It all started in 1978 when Randy Suess and Ward Christensen created the world's first computer bulletin board system - "CBBS".

As the years went by, Randy became interested in Unix systems, and in 1982 he created the world's first public-access Unix system, then called "wlcrjs". Two years later it became Chinet. It supported UUCP e-mail and Usenet "netnews" (fed from ihnp4). It ran on one of the earliest Compaq "portable" with a 4 MHz 8088 processor, 640k of memory, and a 10 meg hard drive.

Near this time, Chinet also started using a program called "picospan" to replace its bbs software. Eventually, "yapp" (Yet Another Picospan Program) replaced picospan and remained in use until Chinet's migration from Unix shell-based access to web based interfaces in the late 90's. Many believe that yapp is still one of the best computer conferencing systems around.

In the early days of Chinet, the Internet was still a research tool, not available to the general public. If you wanted e-mail and newsgroups, you didn't get an account from an ISP, you got an account on either a university computer or a system like Chinet. E-mail and newsgroup postings were relayed from one computer to the next (via UUCP), mostly at night, mostly over regular telephone lines at 1200 or 2400 BAUD. It was rare indeed that your e-mail would cross a gateway and pass through the then-young Internet.

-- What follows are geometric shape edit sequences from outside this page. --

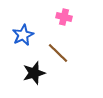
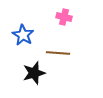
blue star: rotated 15 degrees counterclockwise
brown line: rotated 40 degrees counterclockwise
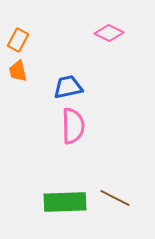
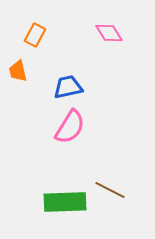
pink diamond: rotated 32 degrees clockwise
orange rectangle: moved 17 px right, 5 px up
pink semicircle: moved 3 px left, 1 px down; rotated 33 degrees clockwise
brown line: moved 5 px left, 8 px up
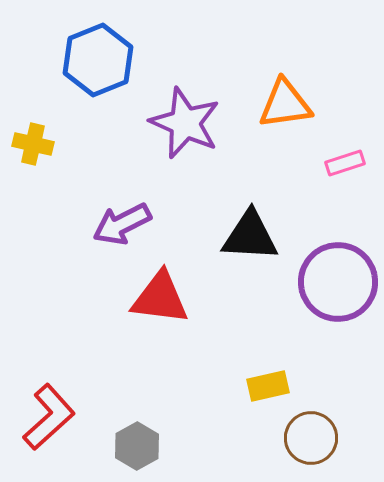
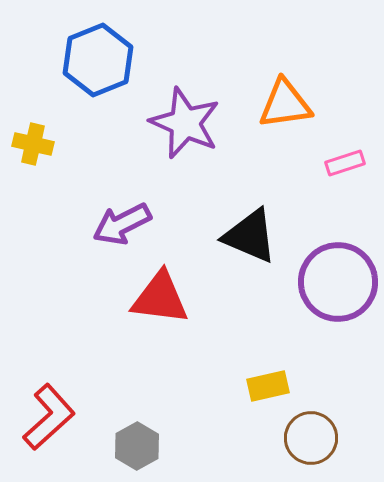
black triangle: rotated 20 degrees clockwise
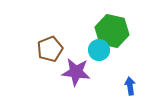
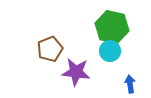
green hexagon: moved 4 px up
cyan circle: moved 11 px right, 1 px down
blue arrow: moved 2 px up
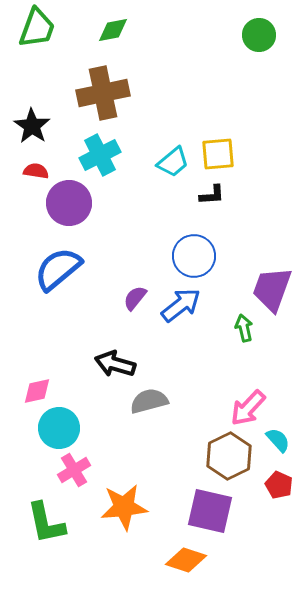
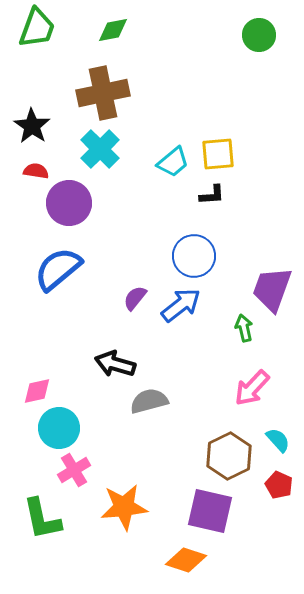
cyan cross: moved 6 px up; rotated 18 degrees counterclockwise
pink arrow: moved 4 px right, 20 px up
green L-shape: moved 4 px left, 4 px up
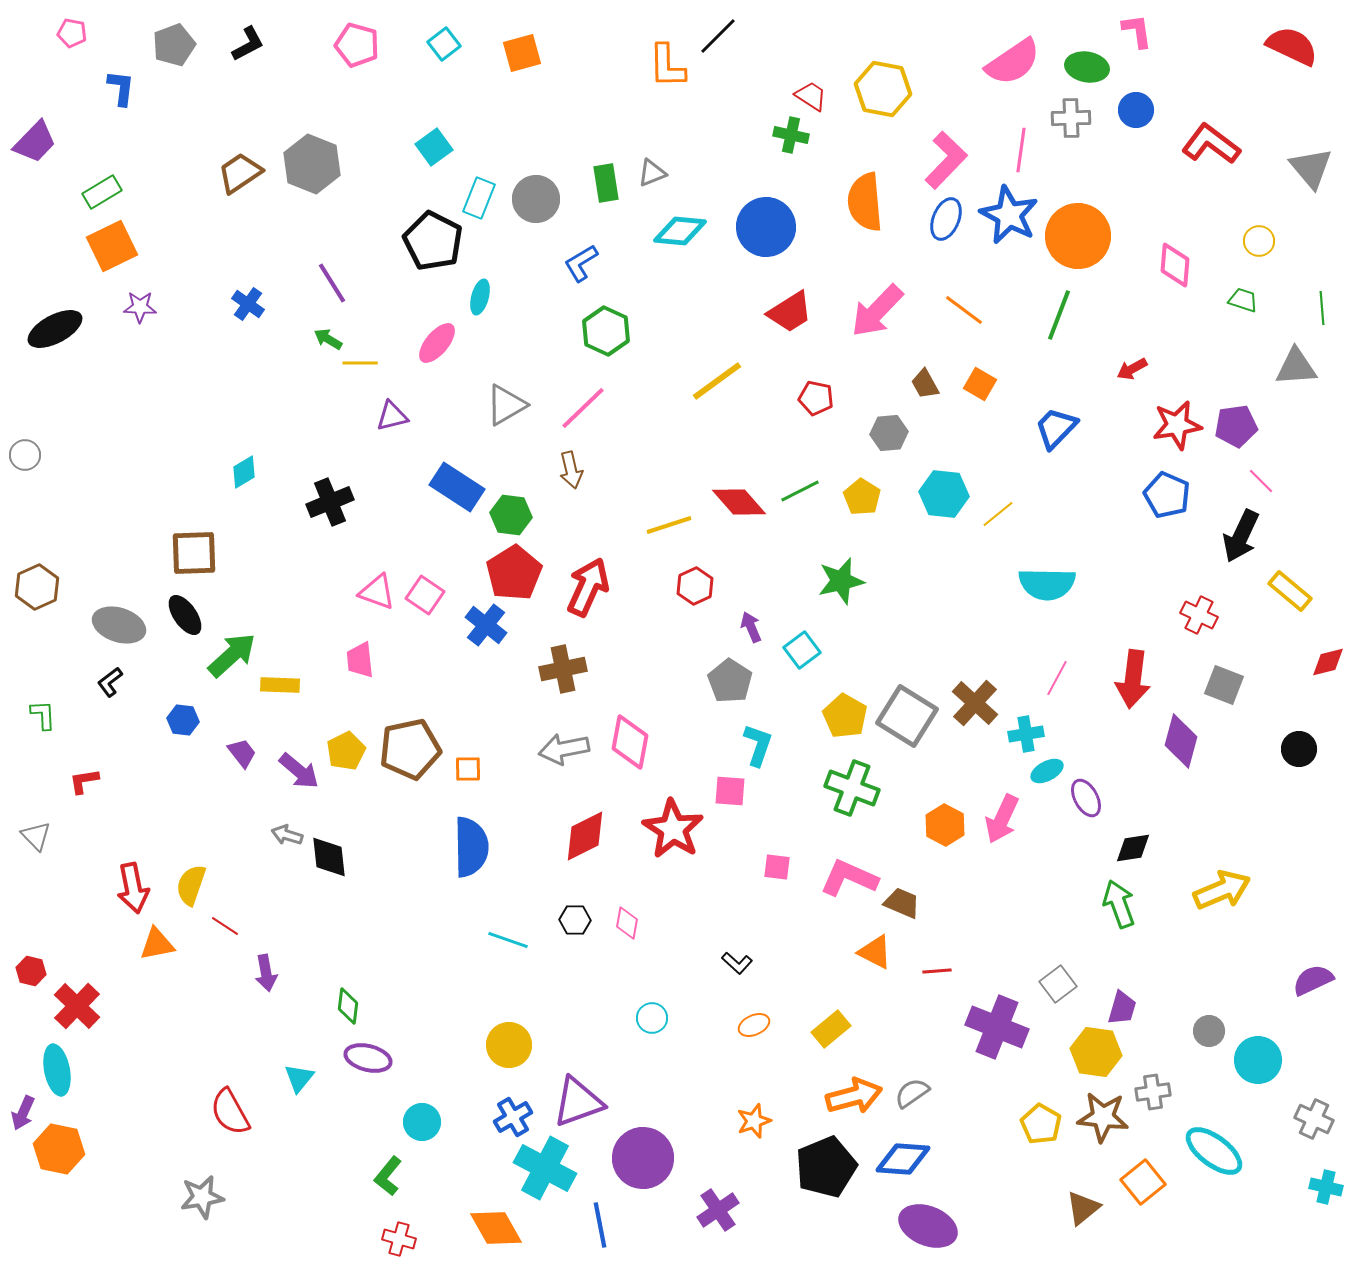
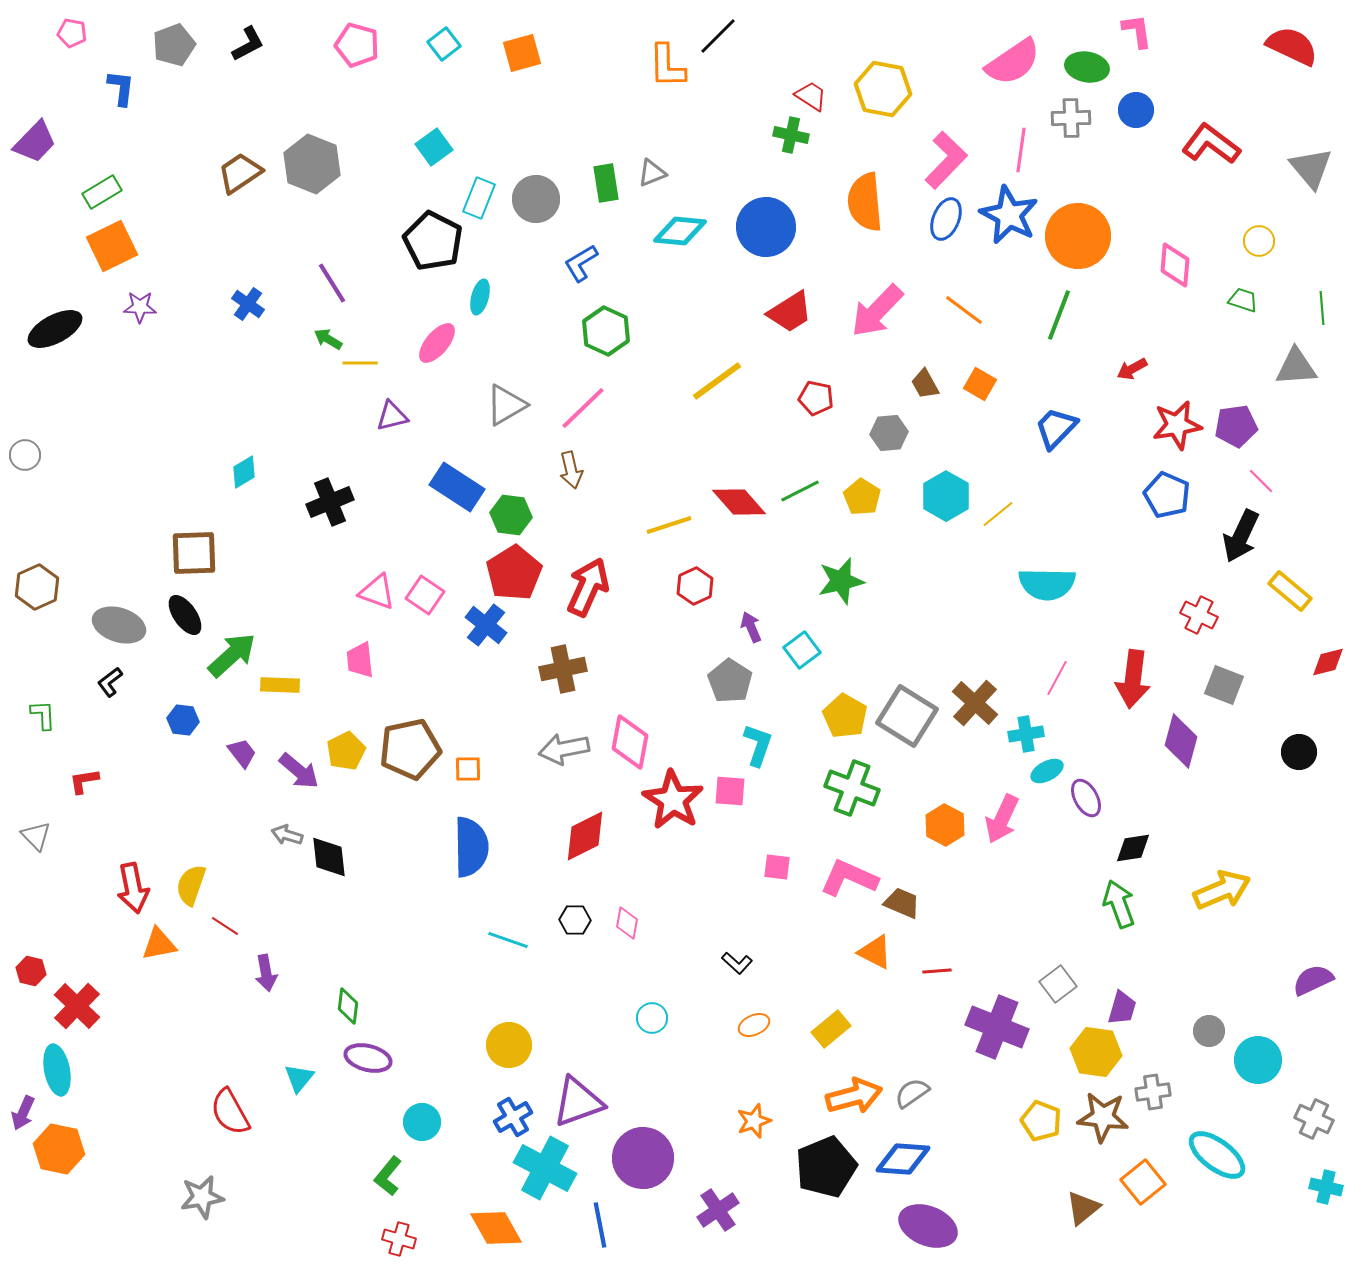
cyan hexagon at (944, 494): moved 2 px right, 2 px down; rotated 24 degrees clockwise
black circle at (1299, 749): moved 3 px down
red star at (673, 829): moved 29 px up
orange triangle at (157, 944): moved 2 px right
yellow pentagon at (1041, 1124): moved 3 px up; rotated 9 degrees counterclockwise
cyan ellipse at (1214, 1151): moved 3 px right, 4 px down
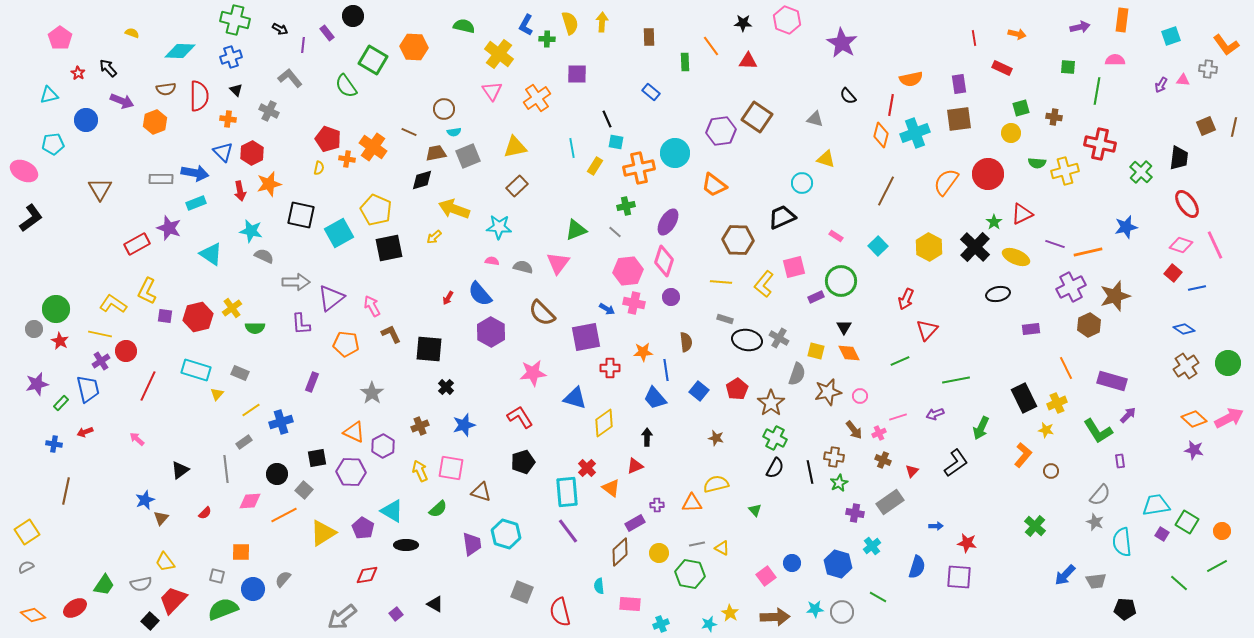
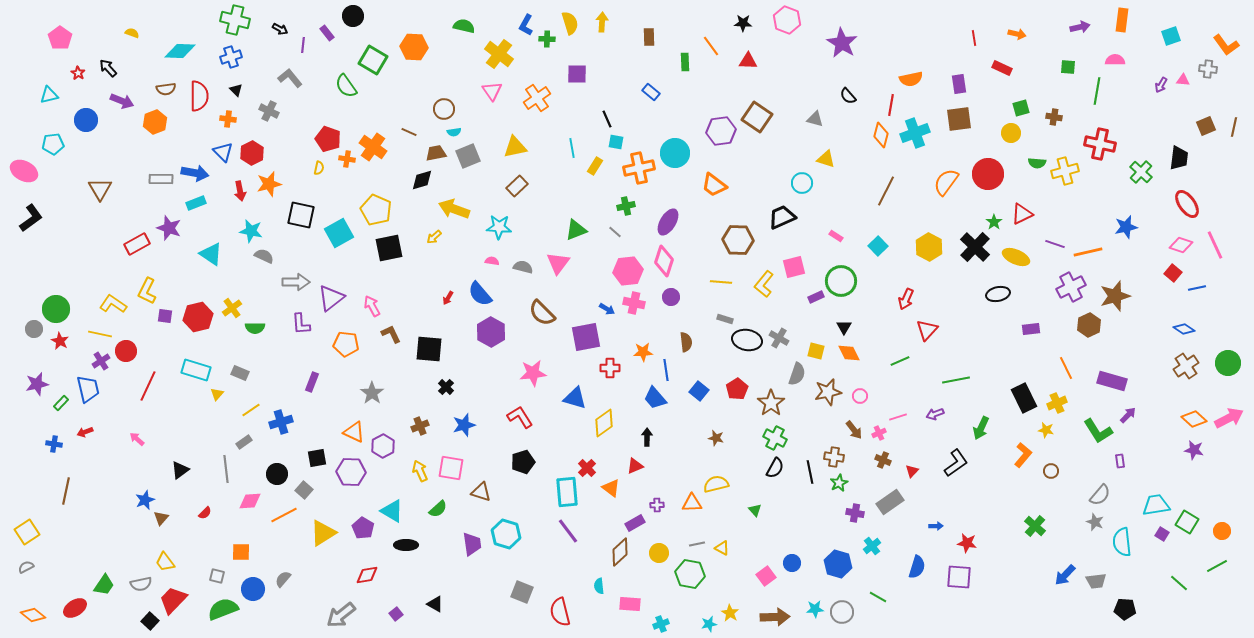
gray arrow at (342, 617): moved 1 px left, 2 px up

In the late 80's, Chinet had between 300 and 600 active users. It sported 12 dialup ports (remember, this was Randy's hobby; most of those users were non-paying "guests") and was considered one of the main Chicago area hubs.

Eventually, the UUCP model became obsolete. More and more companies started getting direct Internet access, and finally cheap ISPs came into existence. Use of Chinet's dial-up ports started to shrink, especially when the Chicago-area phone company did away with "call-pak" (which meant that you had to start paying for connect time by the minute). Also, e-mail/news users didn't need Chinet any more since their ISPs supplied those functions. In May, 1996, a fire at Chinet HQ almost put Chinet out of business for good. But you know what they say ... "you can't keep a down man good."

Still open to the public, Chinet is now entirely web-based, running Simple Machines Forum software on a Debian GNU/Linux system.